In the past few days a debate has raged over Haystack, the circumvention tool aimed at helping Iranians evade Internet censorship. A range of posts that have been written, critiquing the project. The actions of the project’s creators have legitimated these critiques: the project’s founder, Austin Heap, turned off Haystack on Friday in acknowledgment of security concerns and the project’s technical director and board of advisers have resigned.
In a previous post I reviewed the debate on Haystack and, yesterday, that was the story. However, earlier today Danny O’Brien, who has been intimately involved in the review of Haystack’s security issues, wrote a post that revealed that usage of Haystack is not limited to official testers, but that there are rogue (pirated) copies of the software being used by activists. (Danny’s post did not reveal how many, or even if the number is known.) Because of security concerns (which have not been enumerated publicly) this mean that, rather than being overly-hyped vaporware, Haystack is actively putting people in danger. Danny writes:
Last Friday, [circumvention expert] Jacob Appelbaum approached me with some preliminary concerns about the security of the Haystack system. I brokered a conversation between him, Austin Heap, Haystack developer Dan Colascione and the CEO of CRC, Babak Siavoshy. Concerned by what Jacob had deduced about the system, Austin announced that he was shutting down Haystack’s central servers, and would keep Haystack down until the problems were resolved.
Shortly after, Jacob obtained a Haystack client binary. On Sunday evening, Jacob was able to conclusively demonstrate to me that he could still use Haystack using this client via Austin’s servers.
When I confronted Austin with proof of this act, on the phone, he denied it was possible. He repeated his statement that Haystack was shut down. He also said that Jacob’s client had been “permanently disabled”. This was all said as I watched Jacob using Haystack, with his supposedly “disabled” client, using the same Haystack servers Austin claimed were no longer operational
Rogue clients; no apparent control. This is why I and others decided to make a big noise on Monday: it was not a matter of letting just CRC’s official Haystack testers quietly know of problems; we feared there was a potentially wider and vulnerable pool of users who were background users of Haystack that none of us, including CRC, knew how to directly reach.

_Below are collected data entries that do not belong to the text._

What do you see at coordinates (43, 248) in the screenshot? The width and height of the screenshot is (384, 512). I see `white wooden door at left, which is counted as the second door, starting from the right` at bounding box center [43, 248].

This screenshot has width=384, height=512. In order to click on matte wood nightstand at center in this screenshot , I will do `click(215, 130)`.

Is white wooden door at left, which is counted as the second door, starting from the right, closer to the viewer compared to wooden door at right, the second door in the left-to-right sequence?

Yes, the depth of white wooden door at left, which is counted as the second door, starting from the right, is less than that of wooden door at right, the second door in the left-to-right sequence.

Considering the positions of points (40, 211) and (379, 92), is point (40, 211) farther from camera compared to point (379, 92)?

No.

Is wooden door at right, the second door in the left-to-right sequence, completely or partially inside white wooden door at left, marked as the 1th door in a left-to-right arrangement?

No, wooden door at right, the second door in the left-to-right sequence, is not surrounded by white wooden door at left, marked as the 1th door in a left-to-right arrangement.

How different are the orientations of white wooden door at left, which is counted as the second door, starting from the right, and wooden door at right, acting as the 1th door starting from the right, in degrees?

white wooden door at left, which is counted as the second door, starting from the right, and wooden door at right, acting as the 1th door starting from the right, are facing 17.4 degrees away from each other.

For those who are interested in the Haystack issue, I would encourage a change of focus to those most affected: Iranian users. I propose the following course of action:
- The technicians who understand the security risks of the software (Danny, Jacob, Austin, Dan, others?) should write a short document that will convince Iranian users to stop using it. It would need to provide just enough information to be convincing, but not enough to help the Iranian government crack Haystack.
- Translate the document into Farsi for an Iranian audience.
- Disseminate the document as widely as possible, starting with contacts in the Iranian blogosphere.
It’s time to change our focus to those most effected by recent revelations about Haystack: the Iranian activists who currently are using it.